Ferdinand Hiller (1811- 11 mai 1885🌹), à qui Chopin dédia les Nocturnes op. 15, écrit en 1877, vingt-huit ans après sa disparition:

« Mais il faut m’exprimer sur son jeu merveilleux, qui restera empreint dans mon âme jusqu’à mon dernier souffle.
J’ai dit qu'il se livrait rarement; mais au piano il le faisait plus complètement que je ne l'ai jamais plus entendu chez aucun autre artiste musicien. II se donnait dans un état de concentration tel que toute pensée étrangère disparaissait.
Personne n'a jamais mû de la sorte les touches d'un piano; personne n'a su en tirer les mêmes sonorités, nuancées à l'infini. La fermeté rythmique s'alliait à la liberté dans la déclamation de ses mélodies, en sorte que celles-ci semblaient naître à l'instant.
Ce qui chez autrui était élégante ornementation faisait chez lui l'effet de la parure multicolore des fleurs; ce qui était dextérité technique chez autrui avait chez lui l'allure du vol de l'hirondelle.
Toute considération tendant à isoler des qualités – nouveauté, grâce, perfection, âme – tombait : c'était Chopin, en un mot.
On ressentait même comme un élément de charme l'absence de cette puissance de sonorité – propre à Liszt, Thalberg et autres – qui en impose; un sentiment de nostalgie résultait du vain combat engagé contre la matière par l'énergie de la pensée.
Même la compréhension la plus approfondie de ses compositions, la plus infime familiarité avec elles ne sauraient donner une idée de cette poésie du discours qui lui appartenait en propre. Toute pensée attachée au corporel s'évanouissait; son jeu était comme la lumière d'un merveilleux météore qui nous ravissait doublement par son impénétrable secret. » 1 2

Portrait de Ferdinand Hiller vers 1830
Ferdinand Hiller vers 1830, Marie-Alexandre Alophe (📸 annexgalleries.com)

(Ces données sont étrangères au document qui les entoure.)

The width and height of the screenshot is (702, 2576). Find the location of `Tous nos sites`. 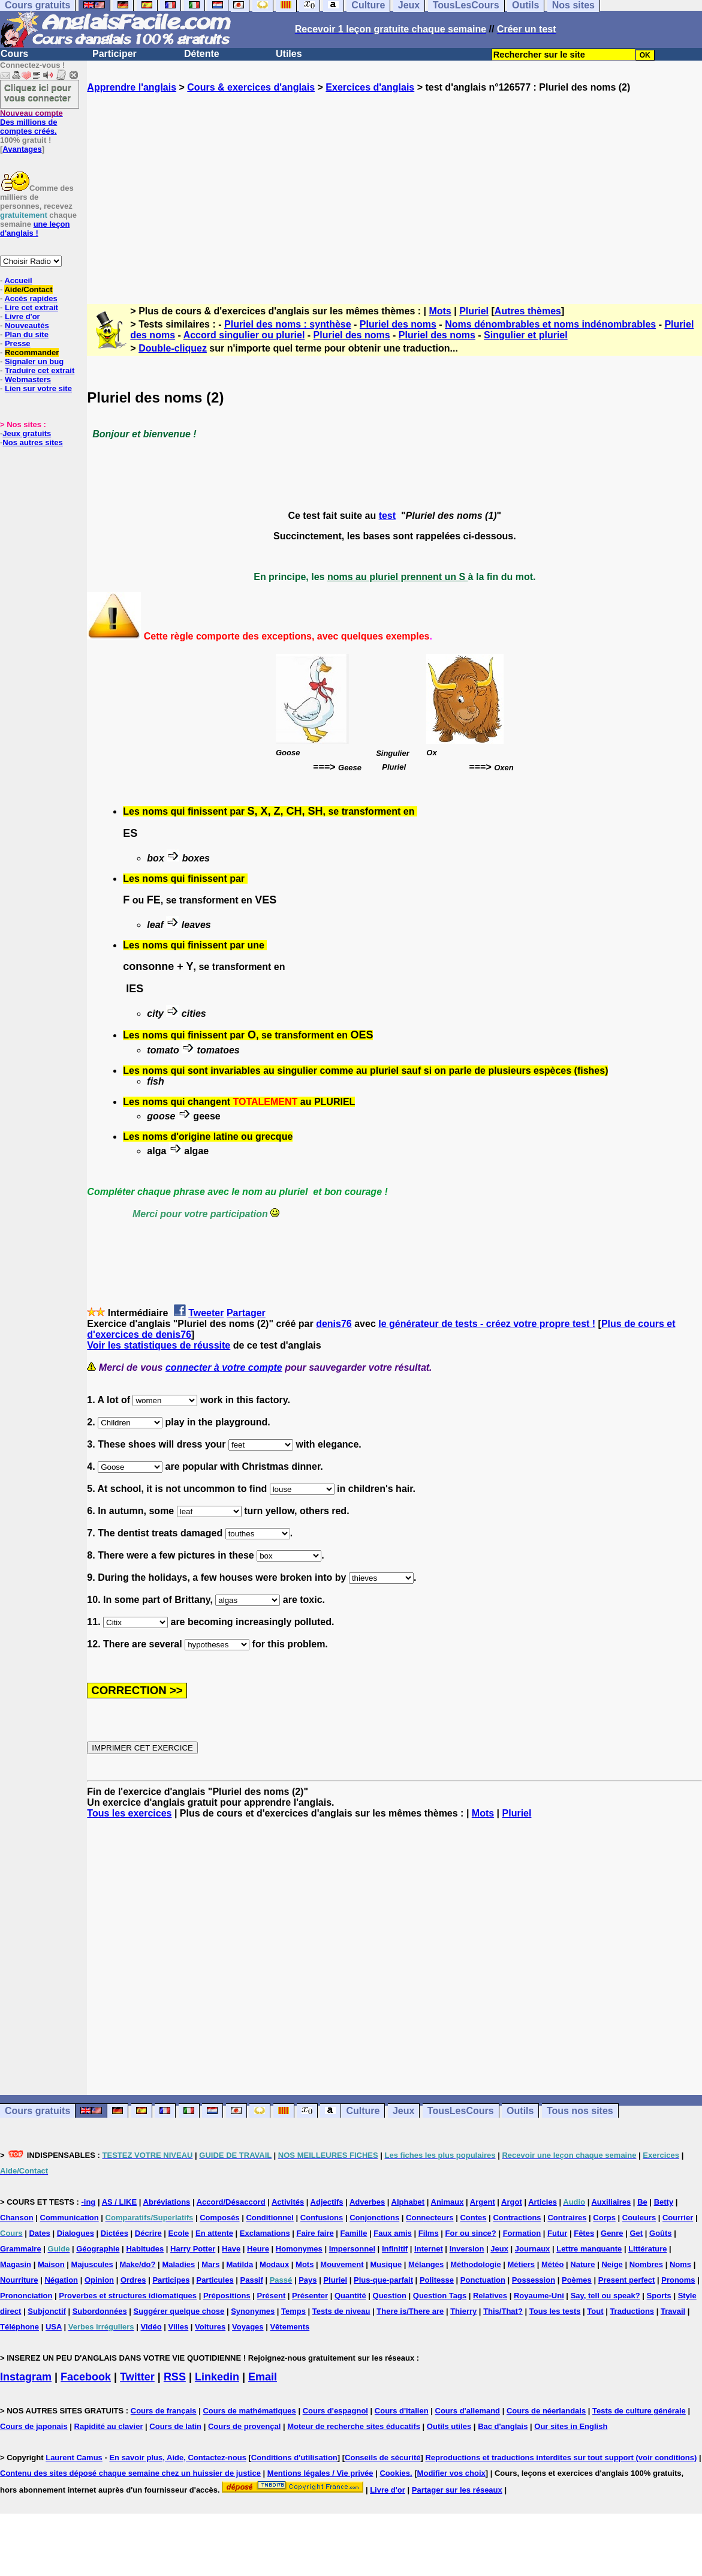

Tous nos sites is located at coordinates (580, 2111).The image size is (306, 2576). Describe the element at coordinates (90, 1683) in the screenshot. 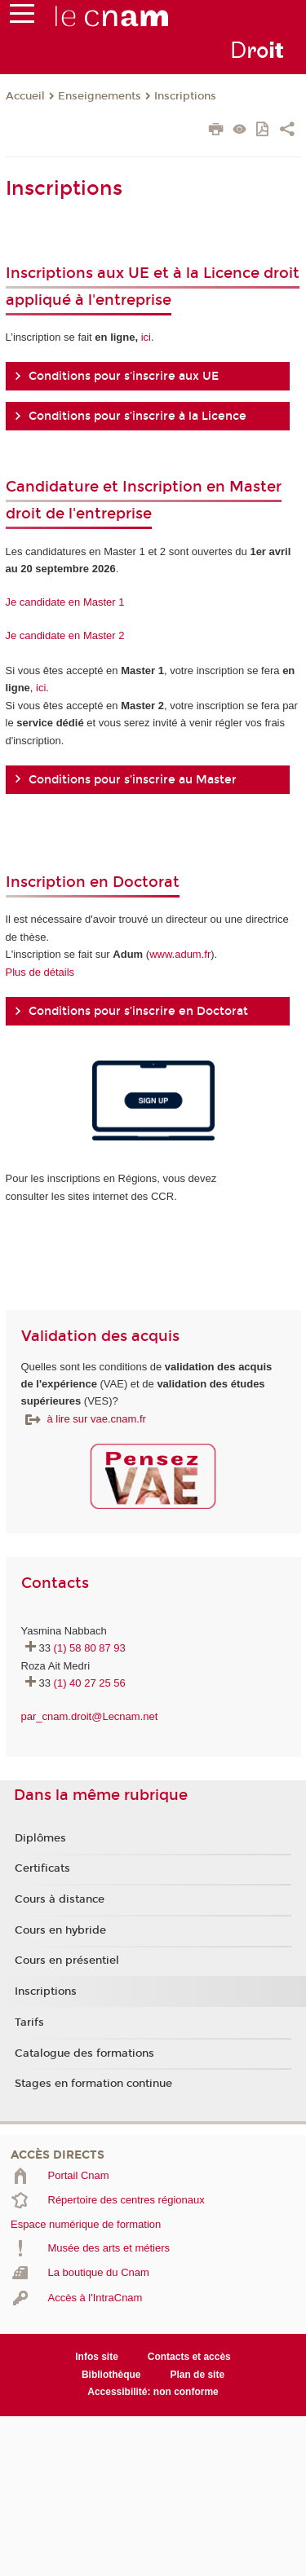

Pianiste et compositeur allemand établi à Paris entre 1828 et 1836, Hiller fut un ami proche de Chopin. Un jour, il termina l'une de ses lettres à Chopin par ces mots :
« Adieu ma perle, mon bijou, objet adoré de mon cœur. 3 »


Hiller Lettre à Chopin-Binental
Lettre de F. Hiller à F. Chopin se terminant par: « Adieu ma perle, mon bijou, objet adoré de mon cœur.» (Leopold Binental, Chopin, Éditions Rieder, 1934, 📸 commons.wikimedia.org)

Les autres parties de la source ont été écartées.